▶ **Data excerpts**
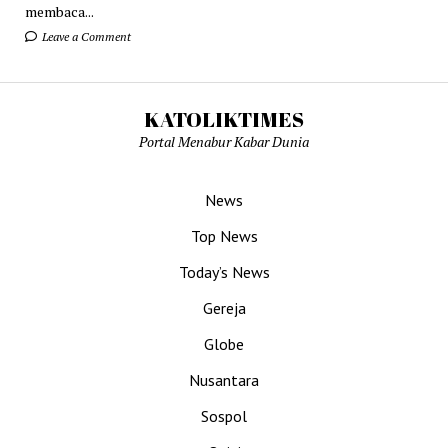
membaca...
Leave a Comment
KATOLIKTIMES
Portal Menabur Kabar Dunia
News
Top News
Today’s News
Gereja
Globe
Nusantara
Sospol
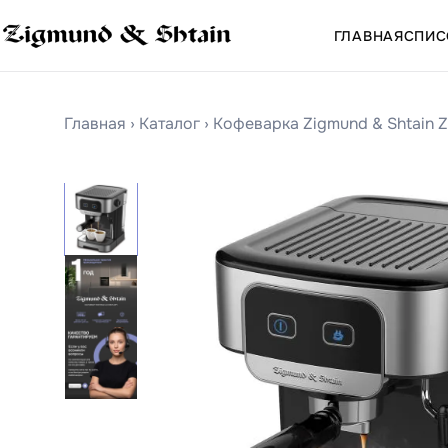
ГЛАВНАЯ
СПИС
Главная
›
Каталог
›
Кофеварка Zigmund & Shtain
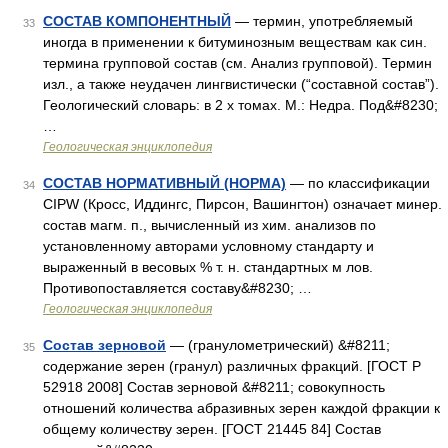
СОСТАВ КОМПОНЕНТНЫЙ
— термин, употребляемый
33
иногда в применении к битуминозным веществам как син.
термина групповой состав (см. Анализ групповой). Термин
изл., а также неудачен лингвистически (“составной состав”).
Геологический словарь: в 2 х томах. М.: Недра. Под&#8230;
…
Геологическая энциклопедия
СОСТАВ НОРМАТИВНЫЙ (НОРМА)
— по классификации
34
CIPW (Кросс, Иддингс, Пирсон, Вашингтон) означает минер.
состав магм. п., вычисленный из хим. анализов по
установленному авторами условному стандарту и
выраженный в весовых % т. н. стандартных м лов.
Противопоставляется составу&#8230; …
Геологическая энциклопедия
Состав зерновой
— (гранулометрический) &#8211;
35
содержание зерен (гранул) различных фракций. [ГОСТ Р
52918 2008] Состав зерновой &#8211; совокупность
отношений количества абразивных зерен каждой фракции к
общему количеству зерен. [ГОСТ 21445 84] Состав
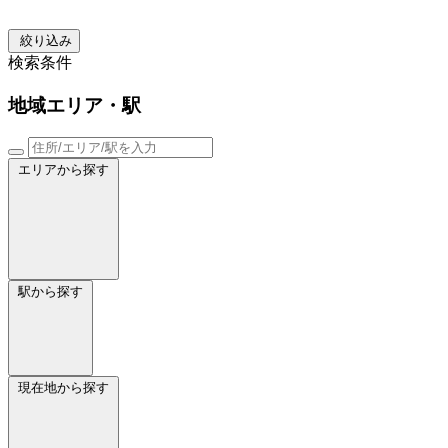
絞り込み
検索条件
地域
エリア・駅
エリアから探す
駅から探す
現在地から探す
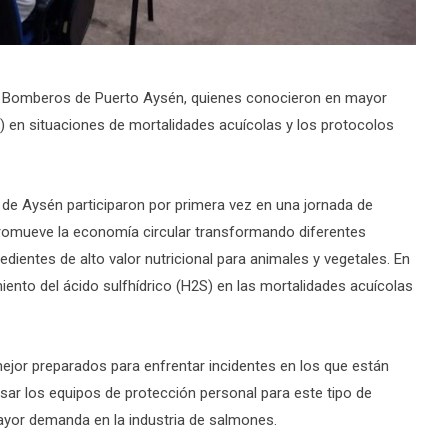
de Bomberos de Puerto Aysén, quienes conocieron en mayor
) en situaciones de mortalidades acuícolas y los protocolos
de Aysén participaron por primera vez en una jornada de
promueve la economía circular transformando diferentes
dientes de alto valor nutricional para animales y vegetales. En
iento del ácido sulfhídrico (H2S) en las mortalidades acuícolas
mejor preparados para enfrentar incidentes en los que están
ar los equipos de protección personal para este tipo de
ayor demanda en la industria de salmones.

▶ **Exercise**
Each record should be copied exactly, and each image left out.

▶ **Answer area**
membaca...
Leave a Comment
KATOLIKTIMES
Portal Menabur Kabar Dunia
News
Top News
Today’s News
Gereja
Globe
Nusantara
Sospol
ГЛАВНАЯ
СПИС
Главная
›
Каталог
›
Кофеварка Zigmund & Shtain
СОСТАВ КОМПОНЕНТНЫЙ
— термин, употребляемый
33
иногда в применении к битуминозным веществам как син.
термина групповой состав (см. Анализ групповой). Термин
изл., а также неудачен лингвистически (“составной состав”).
Геологический словарь: в 2 х томах. М.: Недра. Под&#8230;
…
Геологическая энциклопедия
СОСТАВ НОРМАТИВНЫЙ (НОРМА)
— по классификации
34
CIPW (Кросс, Иддингс, Пирсон, Вашингтон) означает минер.
состав магм. п., вычисленный из хим. анализов по
установленному авторами условному стандарту и
выраженный в весовых % т. н. стандартных м лов.
Противопоставляется составу&#8230; …
Геологическая энциклопедия
Состав зерновой
— (гранулометрический) &#8211;
35
содержание зерен (гранул) различных фракций. [ГОСТ Р
52918 2008] Состав зерновой &#8211; совокупность
отношений количества абразивных зерен каждой фракции к
общему количеству зерен. [ГОСТ 21445 84] Состав
絞り込み
検索条件
地域
エリア・駅
エリアから探す
駅から探す
現在地から探す
de Bomberos de Puerto Aysén, quienes conocieron en mayor
) en situaciones de mortalidades acuícolas y los protocolos
de Aysén participaron por primera vez en una jornada de
promueve la economía circular transformando diferentes
dientes de alto valor nutricional para animales y vegetales. En
iento del ácido sulfhídrico (H2S) en las mortalidades acuícolas
mejor preparados para enfrentar incidentes en los que están
ar los equipos de protección personal para este tipo de
ayor demanda en la industria de salmones.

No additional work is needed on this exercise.